Dünya Sağlık Örgütüne bilgi vermemek ve enfekte olmuş 5 milyon insanın 20 Ocak’ta Vuhan’dan ayrılmasına müsaade ederek hastalığın bütün dünyaya yayılmasına sebebiyet vermekten dolayı Çin hakkında dava açılabileceğini söyleyen Prof. Dr. Caşın, şu değerlendirmelerde bulundu:
“Çin Komünist Partisi doğrudan bu olaylardan sorumlu tutuluyor. Bana göre bu dünyanın en ilginç davalarından biri olacaktır. Eğer ABD, iddialarında ısrarcı olursa ve haklı çıkarsa önce BM nezdinde ‘Çatışmaların Barışçı Yollarla Engellenmesi’ yoluna müracaat edilir. Buradan bir netice alınmazsa Uluslararası Adalet Divanına gidilir. Bir sonraki aşama ise doğrudan sıcak savaştır.

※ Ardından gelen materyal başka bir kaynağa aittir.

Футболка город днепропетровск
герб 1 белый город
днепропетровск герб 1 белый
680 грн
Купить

Salgının sadece G-7 ülkelerine muhtemel zararının 11,7 milyar dolar olması, milyonlarca insanın işsiz kalması büyük sosyal ve ekonomik kırılmalara yol açması bekleniyor. Bu depremler 1929 buhranından daha etkili olacaktır.

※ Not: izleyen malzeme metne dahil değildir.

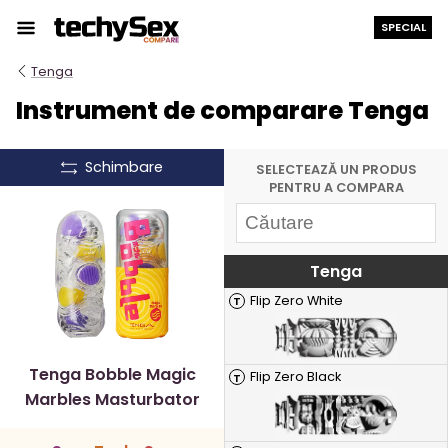
Treci
SPECIAL
la
conținut
Tenga
Instrument de comparare Tenga
Schimbare
SELECTEAZĂ UN PRODUS
PENTRU A COMPARA
Tenga
Flip Zero White
T
Tenga Bobble Magic
Flip Zero Black
T
Marbles Masturbator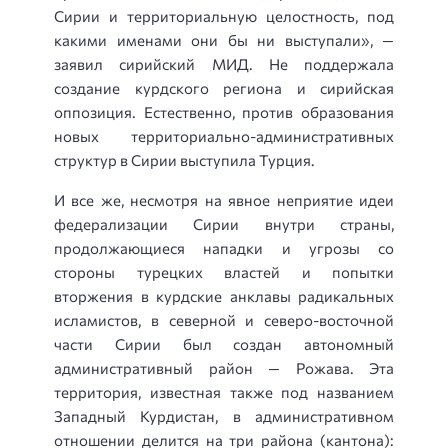
Сирии и территориальную целостность, под
какими именами они бы ни выступали», —
заявил сирийский МИД. Не поддержала
создание курдского региона и сирийская
оппозиция. Естественно, против образования
новых территориально-администра
тивных
структур в Сирии выступила Турция.
И все же, несмотря на явное неприятие идеи
федерализации Сирии внутри страны,
продолжающиеся нападки и угрозы со
стороны турецких властей и попытки
вторжения в курдские анклавы радикальных
исламистов, в северной и северо-восточной
части Сирии был создан автономный
административный район — Рожава. Эта
территория, известная также под названием
Западный Курдистан, в административном
отношении делится на три района (кантона):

AB ve NATO’nun birlik ve ittifak ruhuna uygun olmayan davranışları hem üyelerini zor durumda bırakmakta hem de NATO karşıtlığını desteklemektedir. Pandemiye verilecek ekonomik cevap yetersiz olursa Washington ile Pekin arasındaki denge geri döndürülemez bir şekilde bir komplo teorisine doğru bozulabilir. Burada insan hayatı mı, işsiz kalmak mı, güvenlik mi sorusu önem kazanacak.”
Prof. Dr. Caşın, küresel ekonomik tedarik zincirindeki Çin’in yerini kimin alacağı konusunun önem kazandığını, eğer hızlı bir toparlanmaya girerse Çin’in yeniden öne çıkabileceğini vurguladı.

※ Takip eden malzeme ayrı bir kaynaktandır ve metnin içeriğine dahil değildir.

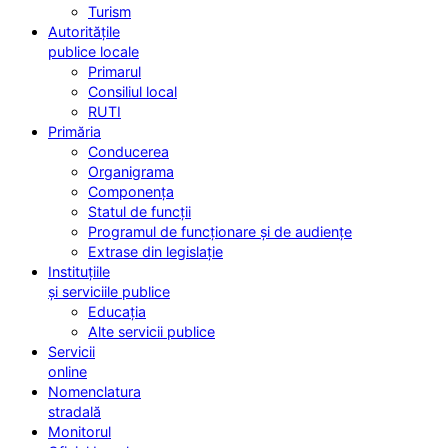
Turism
Autoritățile
publice locale
Primarul
Consiliul local
RUTI
Primăria
Conducerea
Organigrama
Componența
Statul de funcții
Programul de funcționare și de audiențe
Extrase din legislație
Instituțiile
și serviciile publice
Educația
Alte servicii publice
Servicii
online
Nomenclatura
stradală
Monitorul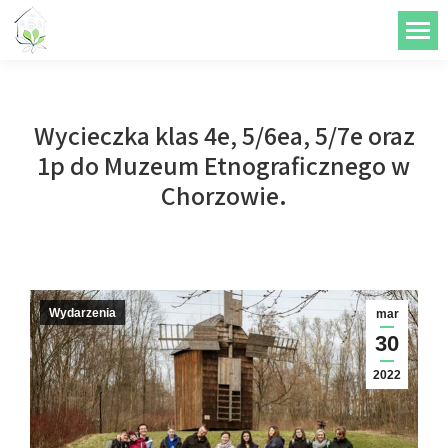
do
treści
Wycieczka klas 4e, 5/6ea, 5/7e oraz
1p do Muzeum Etnograficznego w
Chorzowie.
Wydarzenia
mar
30
2022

Karantina ve kısıtlayıcı acil önlemler ile kitlesel göç ve ayaklanmaların baskıcı rejimleri devirebileceğine dikkati çeken Prof. Dr. Caşın, şu ifadeleri kullandı:
“Bu hastalığa ilaç bulunsa bile şüpheci, asosyal bir toplum doğuracaktır. İnsanlar artık tokalaşmayacak, öpüşmeyecek, düğünlerde halay çekmeyecek. Peki salgın sonrası hangi sektörler kazanacak hangi sektörler kaybedecek? Öncelikle uçak, otomotiv, turizm, finans ve bankacılığın ve ücretli eğitim sektörlerinin büyük sıkıntı yaşayacağını düşünüyorum. Buna mukabil, gıda, tarım, IT teknolojilerinin yükselen sektörler olacağını düşünüyorum. 21. yüzyıl medeniyetinin tedavi yöntemlerinin bu salgını aşabileceğini düşünüyorum. Ancak ABD ile Çin arasındaki ticaret savaşlarının bir çatışma çıkmasa dahi eskisi gibi olmayacağını söyleyebiliriz. Buna Japonya da dahildir. Asıl mesele şu, sosyal devlet ve liberal demokratik rejimlerle arasında var olan sert rekabet daha da sertleşecektir.”